Prompt ->
The data below holds a line containing "Location map direction (88, 2113)" and a line containing "For every named target in this 382×2576"; please quote exactly those two lines and every line between them, and nothing else.

Entries shown ->

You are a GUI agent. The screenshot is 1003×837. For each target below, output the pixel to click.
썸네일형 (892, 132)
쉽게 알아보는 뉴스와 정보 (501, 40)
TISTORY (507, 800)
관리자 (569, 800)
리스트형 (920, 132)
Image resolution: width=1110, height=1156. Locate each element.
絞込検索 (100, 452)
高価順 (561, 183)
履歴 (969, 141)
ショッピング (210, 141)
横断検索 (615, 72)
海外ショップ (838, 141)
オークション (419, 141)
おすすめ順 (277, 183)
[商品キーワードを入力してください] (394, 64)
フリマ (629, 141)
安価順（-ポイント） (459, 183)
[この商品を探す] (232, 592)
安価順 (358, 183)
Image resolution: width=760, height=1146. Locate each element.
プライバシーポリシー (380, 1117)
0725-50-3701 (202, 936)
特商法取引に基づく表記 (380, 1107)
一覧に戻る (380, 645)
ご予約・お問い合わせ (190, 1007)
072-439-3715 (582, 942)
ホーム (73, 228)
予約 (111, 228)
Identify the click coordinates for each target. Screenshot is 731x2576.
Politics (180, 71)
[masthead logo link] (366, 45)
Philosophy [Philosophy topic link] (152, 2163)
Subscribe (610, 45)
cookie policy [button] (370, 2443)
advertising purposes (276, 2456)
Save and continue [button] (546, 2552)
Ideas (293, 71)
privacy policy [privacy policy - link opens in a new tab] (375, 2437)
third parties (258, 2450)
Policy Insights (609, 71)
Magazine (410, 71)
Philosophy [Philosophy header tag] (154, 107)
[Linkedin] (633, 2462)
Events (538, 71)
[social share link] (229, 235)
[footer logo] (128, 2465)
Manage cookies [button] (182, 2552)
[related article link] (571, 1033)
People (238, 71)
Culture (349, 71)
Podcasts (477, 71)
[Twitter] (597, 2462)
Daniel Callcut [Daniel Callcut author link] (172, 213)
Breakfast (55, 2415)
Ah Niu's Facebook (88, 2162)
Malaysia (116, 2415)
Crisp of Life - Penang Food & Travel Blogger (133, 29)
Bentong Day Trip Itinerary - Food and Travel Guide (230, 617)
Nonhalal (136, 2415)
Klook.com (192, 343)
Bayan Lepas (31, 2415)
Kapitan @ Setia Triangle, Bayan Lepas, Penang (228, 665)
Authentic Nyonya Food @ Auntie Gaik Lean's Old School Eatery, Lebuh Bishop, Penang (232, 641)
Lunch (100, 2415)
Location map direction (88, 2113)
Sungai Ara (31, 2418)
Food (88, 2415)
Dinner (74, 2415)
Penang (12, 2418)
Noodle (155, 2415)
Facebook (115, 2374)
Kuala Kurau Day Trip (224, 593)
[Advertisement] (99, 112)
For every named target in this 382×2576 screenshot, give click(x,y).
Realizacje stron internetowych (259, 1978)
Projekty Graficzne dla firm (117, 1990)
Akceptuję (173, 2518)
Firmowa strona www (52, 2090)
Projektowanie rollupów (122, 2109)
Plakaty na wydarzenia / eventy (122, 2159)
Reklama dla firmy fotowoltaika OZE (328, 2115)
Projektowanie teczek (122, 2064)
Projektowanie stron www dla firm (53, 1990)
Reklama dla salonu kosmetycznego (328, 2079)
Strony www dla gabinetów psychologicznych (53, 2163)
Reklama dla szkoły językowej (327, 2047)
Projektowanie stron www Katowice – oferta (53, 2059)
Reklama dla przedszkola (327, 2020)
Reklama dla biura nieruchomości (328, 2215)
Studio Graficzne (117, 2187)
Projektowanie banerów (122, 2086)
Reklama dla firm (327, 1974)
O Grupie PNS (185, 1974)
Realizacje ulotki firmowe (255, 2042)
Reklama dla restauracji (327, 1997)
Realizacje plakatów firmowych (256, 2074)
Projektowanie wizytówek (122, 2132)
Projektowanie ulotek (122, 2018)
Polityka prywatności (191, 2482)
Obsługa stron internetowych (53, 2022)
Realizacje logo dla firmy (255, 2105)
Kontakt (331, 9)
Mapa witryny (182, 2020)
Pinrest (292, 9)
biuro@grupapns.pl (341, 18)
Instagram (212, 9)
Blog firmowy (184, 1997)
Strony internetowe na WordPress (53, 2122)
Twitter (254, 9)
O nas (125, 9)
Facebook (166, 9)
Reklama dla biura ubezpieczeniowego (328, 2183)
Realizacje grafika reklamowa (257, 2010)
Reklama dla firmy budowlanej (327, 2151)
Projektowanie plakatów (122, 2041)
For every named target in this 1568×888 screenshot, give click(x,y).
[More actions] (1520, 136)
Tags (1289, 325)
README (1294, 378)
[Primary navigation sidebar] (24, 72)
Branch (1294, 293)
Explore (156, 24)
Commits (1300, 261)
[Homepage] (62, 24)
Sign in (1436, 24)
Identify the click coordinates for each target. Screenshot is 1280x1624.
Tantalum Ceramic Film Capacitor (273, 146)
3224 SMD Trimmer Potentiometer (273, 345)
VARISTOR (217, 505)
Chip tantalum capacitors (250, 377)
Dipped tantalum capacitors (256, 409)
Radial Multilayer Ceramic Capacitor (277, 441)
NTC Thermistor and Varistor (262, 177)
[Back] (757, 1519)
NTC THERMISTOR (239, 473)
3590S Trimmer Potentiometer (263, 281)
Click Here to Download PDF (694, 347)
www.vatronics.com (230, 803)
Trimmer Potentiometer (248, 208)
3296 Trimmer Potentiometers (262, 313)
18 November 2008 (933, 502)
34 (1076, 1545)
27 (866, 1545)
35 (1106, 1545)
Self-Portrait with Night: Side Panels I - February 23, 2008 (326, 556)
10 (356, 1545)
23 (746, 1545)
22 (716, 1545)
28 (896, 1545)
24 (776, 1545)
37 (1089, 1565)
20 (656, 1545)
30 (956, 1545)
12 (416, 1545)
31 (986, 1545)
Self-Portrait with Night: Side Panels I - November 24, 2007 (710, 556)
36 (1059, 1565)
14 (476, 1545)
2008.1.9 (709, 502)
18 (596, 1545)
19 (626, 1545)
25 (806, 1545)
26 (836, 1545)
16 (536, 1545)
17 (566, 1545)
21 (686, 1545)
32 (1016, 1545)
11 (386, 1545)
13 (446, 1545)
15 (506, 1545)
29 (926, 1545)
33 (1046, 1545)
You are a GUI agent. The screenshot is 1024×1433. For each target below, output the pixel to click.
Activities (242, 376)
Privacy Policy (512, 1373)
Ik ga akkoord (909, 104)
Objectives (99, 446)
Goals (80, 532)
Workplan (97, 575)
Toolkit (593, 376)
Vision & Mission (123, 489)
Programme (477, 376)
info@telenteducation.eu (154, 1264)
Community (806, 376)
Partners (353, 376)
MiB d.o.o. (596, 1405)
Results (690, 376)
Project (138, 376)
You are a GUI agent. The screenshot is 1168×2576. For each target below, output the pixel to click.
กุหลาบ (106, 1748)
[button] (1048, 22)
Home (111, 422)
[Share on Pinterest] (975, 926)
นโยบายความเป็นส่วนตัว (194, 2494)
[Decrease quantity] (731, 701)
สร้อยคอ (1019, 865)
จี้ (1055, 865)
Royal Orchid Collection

Written answer ->
Location map direction (88, 2113)
Sungai Ara (31, 2418)
Food (88, 2415)
Dinner (74, 2415)
Penang (12, 2418)
Noodle (155, 2415)
Facebook (115, 2374)
Kuala Kurau Day Trip (224, 593)
[Advertisement] (99, 112)
For every named target in this 382×2576 screenshot, give click(x,y).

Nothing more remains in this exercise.